■ WHAT TO WORK ON: The response must match the data below exactly, line for line.

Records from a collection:
--*--

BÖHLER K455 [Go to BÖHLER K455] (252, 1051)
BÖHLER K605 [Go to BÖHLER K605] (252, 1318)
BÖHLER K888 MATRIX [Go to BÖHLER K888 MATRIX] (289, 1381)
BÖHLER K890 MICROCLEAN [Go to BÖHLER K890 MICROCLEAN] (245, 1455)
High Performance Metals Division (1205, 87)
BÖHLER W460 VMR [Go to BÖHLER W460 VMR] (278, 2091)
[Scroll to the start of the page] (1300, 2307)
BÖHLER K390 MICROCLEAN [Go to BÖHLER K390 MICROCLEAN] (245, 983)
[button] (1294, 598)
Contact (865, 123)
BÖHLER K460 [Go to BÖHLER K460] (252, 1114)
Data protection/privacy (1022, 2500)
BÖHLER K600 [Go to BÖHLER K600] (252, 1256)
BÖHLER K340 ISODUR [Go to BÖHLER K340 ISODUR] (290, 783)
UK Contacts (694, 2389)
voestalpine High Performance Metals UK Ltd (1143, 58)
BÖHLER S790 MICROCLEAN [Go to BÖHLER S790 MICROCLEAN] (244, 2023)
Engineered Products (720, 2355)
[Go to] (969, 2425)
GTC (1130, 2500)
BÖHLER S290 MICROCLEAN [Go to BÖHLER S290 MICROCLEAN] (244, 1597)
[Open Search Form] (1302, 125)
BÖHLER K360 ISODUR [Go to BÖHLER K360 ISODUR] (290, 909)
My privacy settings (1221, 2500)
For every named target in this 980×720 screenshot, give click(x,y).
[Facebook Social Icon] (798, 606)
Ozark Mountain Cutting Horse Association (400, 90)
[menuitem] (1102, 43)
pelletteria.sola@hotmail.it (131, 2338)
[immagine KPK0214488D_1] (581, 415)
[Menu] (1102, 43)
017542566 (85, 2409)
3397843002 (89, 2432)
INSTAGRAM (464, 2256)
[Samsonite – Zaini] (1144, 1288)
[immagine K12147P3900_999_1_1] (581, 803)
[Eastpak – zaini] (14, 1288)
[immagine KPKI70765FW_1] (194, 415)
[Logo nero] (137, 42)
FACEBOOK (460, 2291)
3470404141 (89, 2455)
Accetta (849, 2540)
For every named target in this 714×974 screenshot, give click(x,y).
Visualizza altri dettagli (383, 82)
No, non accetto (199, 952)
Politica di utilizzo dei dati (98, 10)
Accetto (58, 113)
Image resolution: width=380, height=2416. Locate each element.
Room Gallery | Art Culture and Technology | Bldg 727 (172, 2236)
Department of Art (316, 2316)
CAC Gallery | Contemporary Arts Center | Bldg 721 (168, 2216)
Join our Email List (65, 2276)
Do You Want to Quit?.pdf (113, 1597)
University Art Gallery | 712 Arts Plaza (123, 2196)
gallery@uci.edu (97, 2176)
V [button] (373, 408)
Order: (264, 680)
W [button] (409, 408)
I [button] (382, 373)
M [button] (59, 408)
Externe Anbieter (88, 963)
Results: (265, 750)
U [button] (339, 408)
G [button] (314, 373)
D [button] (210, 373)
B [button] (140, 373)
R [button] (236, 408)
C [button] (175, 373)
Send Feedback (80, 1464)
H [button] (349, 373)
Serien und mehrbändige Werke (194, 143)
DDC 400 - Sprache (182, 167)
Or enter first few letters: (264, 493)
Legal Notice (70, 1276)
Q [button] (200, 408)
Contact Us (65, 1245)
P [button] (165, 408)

--*--

■ TASK OUTPUT:
BÖHLER K455 [Go to BÖHLER K455] (252, 1051)
BÖHLER K605 [Go to BÖHLER K605] (252, 1318)
BÖHLER K888 MATRIX [Go to BÖHLER K888 MATRIX] (289, 1381)
BÖHLER K890 MICROCLEAN [Go to BÖHLER K890 MICROCLEAN] (245, 1455)
High Performance Metals Division (1205, 87)
BÖHLER W460 VMR [Go to BÖHLER W460 VMR] (278, 2091)
[Scroll to the start of the page] (1300, 2307)
BÖHLER K390 MICROCLEAN [Go to BÖHLER K390 MICROCLEAN] (245, 983)
[button] (1294, 598)
Contact (865, 123)
BÖHLER K460 [Go to BÖHLER K460] (252, 1114)
Data protection/privacy (1022, 2500)
BÖHLER K600 [Go to BÖHLER K600] (252, 1256)
BÖHLER K340 ISODUR [Go to BÖHLER K340 ISODUR] (290, 783)
UK Contacts (694, 2389)
voestalpine High Performance Metals UK Ltd (1143, 58)
BÖHLER S790 MICROCLEAN [Go to BÖHLER S790 MICROCLEAN] (244, 2023)
Engineered Products (720, 2355)
[Go to] (969, 2425)
GTC (1130, 2500)
BÖHLER S290 MICROCLEAN [Go to BÖHLER S290 MICROCLEAN] (244, 1597)
[Open Search Form] (1302, 125)
BÖHLER K360 ISODUR [Go to BÖHLER K360 ISODUR] (290, 909)
My privacy settings (1221, 2500)
For every named target in this 980×720 screenshot, give click(x,y).
[Facebook Social Icon] (798, 606)
Ozark Mountain Cutting Horse Association (400, 90)
[menuitem] (1102, 43)
pelletteria.sola@hotmail.it (131, 2338)
[immagine KPK0214488D_1] (581, 415)
[Menu] (1102, 43)
017542566 (85, 2409)
3397843002 (89, 2432)
INSTAGRAM (464, 2256)
[Samsonite – Zaini] (1144, 1288)
[immagine K12147P3900_999_1_1] (581, 803)
[Eastpak – zaini] (14, 1288)
[immagine KPKI70765FW_1] (194, 415)
[Logo nero] (137, 42)
FACEBOOK (460, 2291)
3470404141 (89, 2455)
Accetta (849, 2540)
For every named target in this 714×974 screenshot, give click(x,y).
Visualizza altri dettagli (383, 82)
No, non accetto (199, 952)
Politica di utilizzo dei dati (98, 10)
Accetto (58, 113)
Image resolution: width=380, height=2416. Locate each element.
Room Gallery | Art Culture and Technology | Bldg 727 (172, 2236)
Department of Art (316, 2316)
CAC Gallery | Contemporary Arts Center | Bldg 721 (168, 2216)
Join our Email List (65, 2276)
Do You Want to Quit?.pdf (113, 1597)
University Art Gallery | 712 Arts Plaza (123, 2196)
gallery@uci.edu (97, 2176)
V [button] (373, 408)
Order: (264, 680)
W [button] (409, 408)
I [button] (382, 373)
M [button] (59, 408)
Externe Anbieter (88, 963)
Results: (265, 750)
U [button] (339, 408)
G [button] (314, 373)
D [button] (210, 373)
B [button] (140, 373)
R [button] (236, 408)
C [button] (175, 373)
Send Feedback (80, 1464)
H [button] (349, 373)
Serien und mehrbändige Werke (194, 143)
DDC 400 - Sprache (182, 167)
Or enter first few letters: (264, 493)
Legal Notice (70, 1276)
Q [button] (200, 408)
Contact Us (65, 1245)
P [button] (165, 408)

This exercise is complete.